En cette fin d’été post-olympique, la santé et la sécurité au travail vont-elles parvenir à se hisser de nouveau sur le podium ?
Certes, elles n’ont jamais fait vraiment fait la course en tête parmi les préoccupations des entreprises et des pouvoirs publics, mais, elles avaient, bon an mal an, réussi à rester sur le terrain, portées par le CHSCT et son rôle de contre-pouvoir face à des organisations managériales agressives ou des conditions de travail dangereuses. 
En fusionnant au sein d’un comité social et économique (CSE) unique les trois instances représentatives du personnel (IRP), les ordonnances Macron de 2017, sous couvert de simplifier le dialogue social, ont fait de la santé et de la sécurité « les grandes perdantes » de cette réforme, selon les termes de nombre d’observateurs.
Avec la disparition du CHSCT, les représentants du personnel n’ont pas seulement perdu les heures de délégation qu’ils pouvaient exclusivement consacrer à la défense des conditions de travail.
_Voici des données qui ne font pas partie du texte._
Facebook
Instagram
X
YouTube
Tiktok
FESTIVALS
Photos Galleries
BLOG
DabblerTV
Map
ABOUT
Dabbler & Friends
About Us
Ils ont aussi vu se concentrer sur un petit nombre d’entre eux une masse de sujets tous plus importants les uns que les autres, de la situation économique de leur entreprise à la politique de rémunération en passant par la formation ou les activités sociales et culturelles, amoindrissant mécaniquement leur capacité à veiller au respect de l’obligation de sécurité de l’employeur, voire les coupant littéralement de leur proximité avec le terrain du travail.  
Ce mouvement emblématique de la dégradation des relations sociales organisée au nom de la rationalisation suscite le découragement militant et porte en lui les germes d’une crise durable de la représentation des salariés. Pourtant, à l’heure où le « faire plus avec moins » tend à devenir la norme, où les mauvaises conditions de travail sont responsables de deux décès accidentels par jour, il est urgent que les sujets de santé et de sécurité retrouvent une place de choix dans le dialogue social au cœur des entreprises.
Réclamé par la plupart des organisations syndicales, et inscrit au programme du Nouveau Front populaire, le rétablissement d’une instance dédiée à la santé au travail n’apparaissait pas totalement incongru après les élections du 7 juillet. Mais depuis le 5 septembre et la nomination du nouveau Premier ministre, il est peu probable que l’exécutif soit enclin à ranimer la flamme.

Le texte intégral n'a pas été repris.